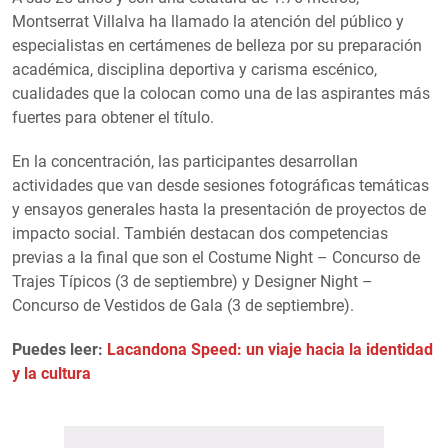
Montserrat Villalva ha llamado la atención del público y
especialistas en certámenes de belleza por su preparación
académica, disciplina deportiva y carisma escénico,
cualidades que la colocan como una de las aspirantes más
fuertes para obtener el título.
En la concentración, las participantes desarrollan
actividades que van desde sesiones fotográficas temáticas
y ensayos generales hasta la presentación de proyectos de
impacto social. También destacan dos competencias
previas a la final que son el Costume Night – Concurso de
Trajes Típicos (3 de septiembre) y Designer Night –
Concurso de Vestidos de Gala (3 de septiembre).
Puedes leer:
Lacandona Speed: un viaje hacia la identidad
y la cultura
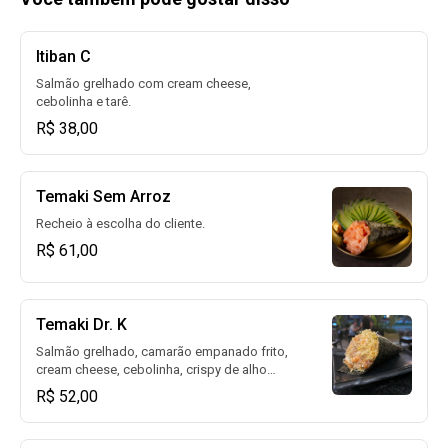
Itiban C
Salmão grelhado com cream cheese,
cebolinha e tarê.
R$ 38,00
Temaki Sem Arroz
Recheio à escolha do cliente.
R$ 61,00
Temaki Dr. K
Salmão grelhado, camarão empanado frito,
cream cheese, cebolinha, crispy de alho
poró e tarê (Sem Arroz) (Fit)
R$ 52,00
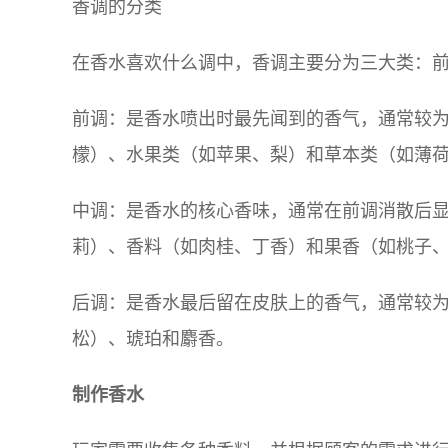
香调的分类
在香水喜欢什么调中，香调主要分为三大类：
前调：是香水喷出时最先闻到的香气，通常较
檬）、水果类（如苹果、梨）和草本类（如薄
中调：是香水的核心香味，通常在前调消散后
莉）、香料（如肉桂、丁香）和果香（如桃子
后调：是香水最后留在皮肤上的香气，通常较
松）、琥珀和麝香。
制作香水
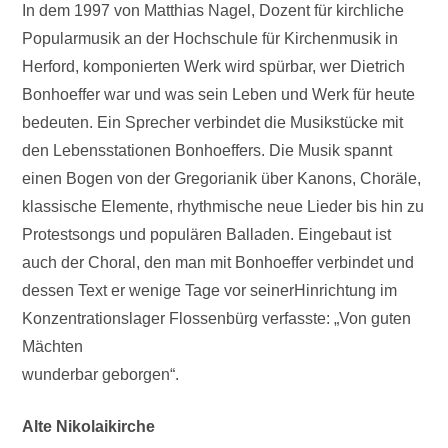
In dem 1997 von Matthias Nagel, Dozent für kirchliche
Popularmusik an der Hochschule für Kirchenmusik in
Herford, komponierten Werk wird spürbar, wer Dietrich
Bonhoeffer war und was sein Leben und Werk für heute
bedeuten. Ein Sprecher verbindet die Musikstücke mit
den Lebensstationen Bonhoeffers. Die Musik spannt
einen Bogen von der Gregorianik über Kanons, Choräle,
klassische Elemente, rhythmische neue Lieder bis hin zu
Protestsongs und populären Balladen. Eingebaut ist
auch der Choral, den man mit Bonhoeffer verbindet und
dessen Text er wenige Tage vor seinerHinrichtung im
Konzentrationslager Flossenbürg verfasste: „Von guten
Mächten
wunderbar geborgen“.
Alte Nikolaikirche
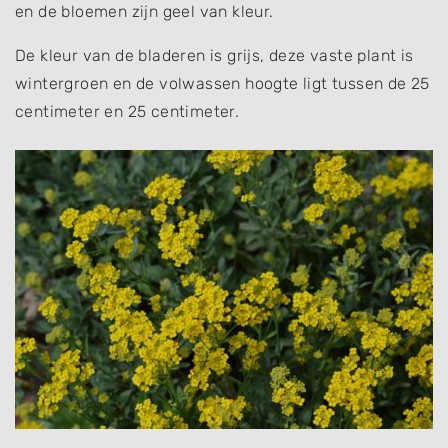
en de bloemen zijn geel van kleur.
De kleur van de bladeren is grijs, deze vaste plant is
wintergroen en de volwassen hoogte ligt tussen de 25
centimeter en 25 centimeter.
::::::
#### Exercise description:
Give the lines above again exactly, from the one containing "Salmão grelhado com" to the one containing "Popularmusik an der", both included, but leave out the pictures.

#### Written solution:
Salmão grelhado com cream cheese,
cebolinha e tarê.
R$ 38,00
Temaki Sem Arroz
Recheio à escolha do cliente.
R$ 61,00
Temaki Dr. K
Salmão grelhado, camarão empanado frito,
cream cheese, cebolinha, crispy de alho
poró e tarê (Sem Arroz) (Fit)
R$ 52,00
香调的分类
在香水喜欢什么调中，香调主要分为三大类：
前调：是香水喷出时最先闻到的香气，通常较
檬）、水果类（如苹果、梨）和草本类（如薄
中调：是香水的核心香味，通常在前调消散后
莉）、香料（如肉桂、丁香）和果香（如桃子
后调：是香水最后留在皮肤上的香气，通常较
松）、琥珀和麝香。
制作香水
In dem 1997 von Matthias Nagel, Dozent für kirchliche
Popularmusik an der Hochschule für Kirchenmusik in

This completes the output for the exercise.